Dataset entries

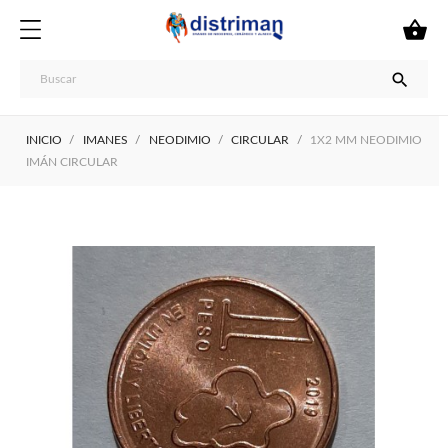


INICIO
IMANES
NEODIMIO
CIRCULAR
1X2 MM NEODIMIO
IMÁN CIRCULAR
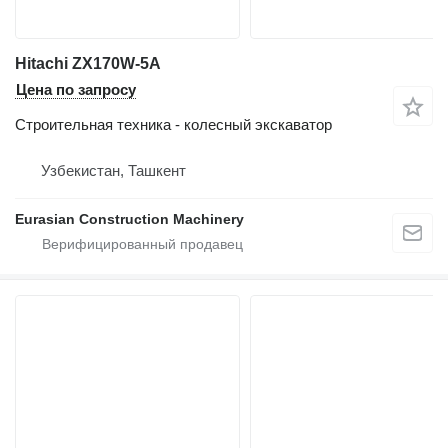
Hitachi ZX170W-5A
Цена по запросу
Строительная техника - колесный экскаватор
Узбекистан, Ташкент
Eurasian Construction Machinery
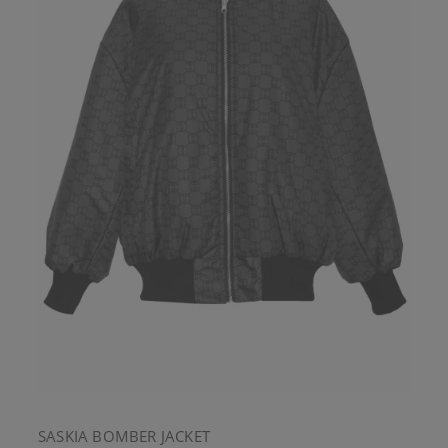
SASKIA BOMBER JACKET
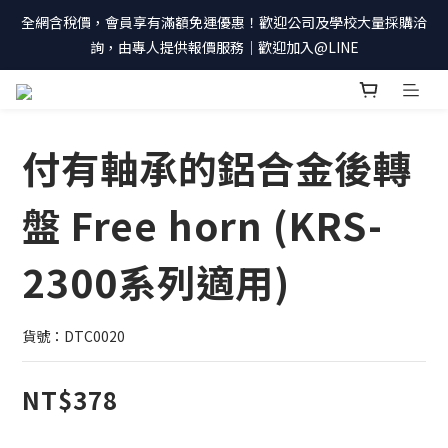
全網含稅價，會員享有滿額免運優惠！歡迎公司及學校大量採購洽
詢，由專人提供報價服務｜歡迎加入@LINE
付有軸承的鋁合金後轉
盤 Free horn (KRS-
2300系列適用)
貨號：DTC0020
NT$378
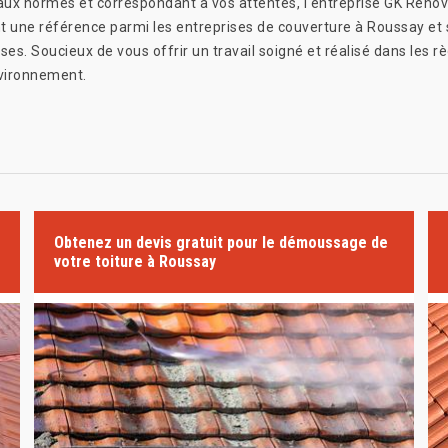
 aux normes et correspondant à vos attentes, l'entreprise GK Rénové
t une référence parmi les entreprises de couverture à Roussay et s
s. Soucieux de vous offrir un travail soigné et réalisé dans les règ
nvironnement.
Obtenez un devis gratuit pour le démoussage de
votre toiture à Roussay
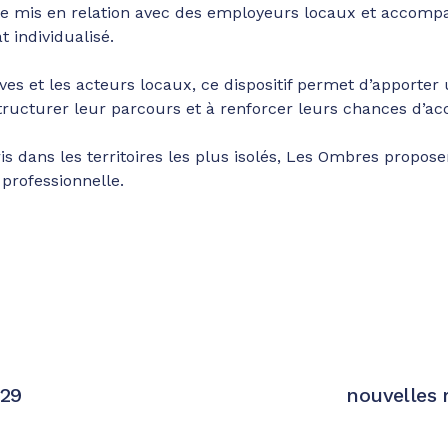
ite mis en relation avec des employeurs locaux et accomp
t individualisé.
tives et les acteurs locaux, ce dispositif permet d’appor
structurer leur parcours et à renforcer leurs chances d’a
is dans les territoires les plus isolés, Les Ombres propo
n professionnelle.
029
nouvelles 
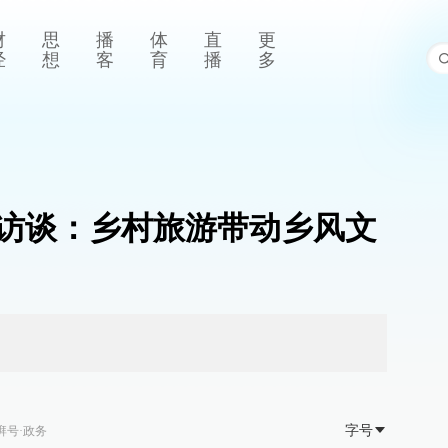
财
思
播
体
直
更
经
想
客
育
播
多
微访谈：乡村旅游带动乡风文
字号
湃号·政务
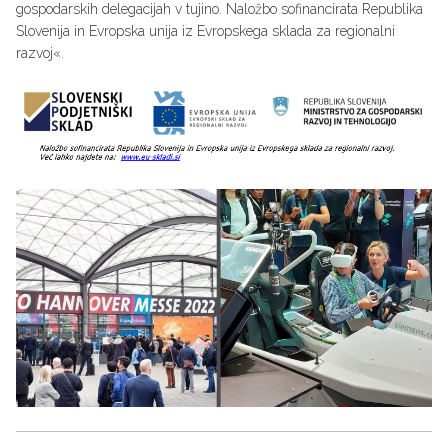
gospodarskih delegacijah v tujino. Naložbo sofinancirata Republika
Slovenija in Evropska unija iz Evropskega sklada za regionalni
razvoj«.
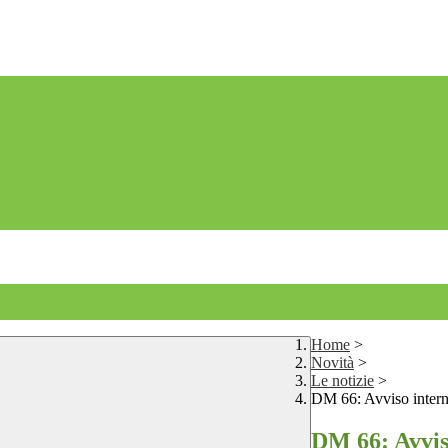
Home
>
Novità
>
Le notizie
>
DM 66: Avviso inter
DM 66: Avvis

YOUR ASSIGNMENT —
From the line containing "盤 Free horn" down to the last line of the entries above, retype each line exactly as it stands, but skip the pictures.

ANSWER SPACE —
盤 Free horn (KRS-
2300系列適用)
貨號：DTC0020
NT$378
 aux normes et correspondant à vos attentes, l'entreprise GK Rénové
t une référence parmi les entreprises de couverture à Roussay et s
s. Soucieux de vous offrir un travail soigné et réalisé dans les règ
nvironnement.
Obtenez un devis gratuit pour le démoussage de
votre toiture à Roussay
ite mis en relation avec des employeurs locaux et accomp
t individualisé.
tives et les acteurs locaux, ce dispositif permet d’appor
structurer leur parcours et à renforcer leurs chances d’a
is dans les territoires les plus isolés, Les Ombres propo
n professionnelle.
029
nouvelles 
财
思
播
体
直
更
经
想
客
育
播
多
微访谈：乡村旅游带动乡风文
字号
湃号·政务
gospodarskih delegacijah v tujino. Naložbo sofinancirata Republika
Slovenija in Evropska unija iz Evropskega sklada za regionalni
razvoj«.
Home
>
Novità
>
Le notizie
>
DM 66: Avviso inter
DM 66: Avvis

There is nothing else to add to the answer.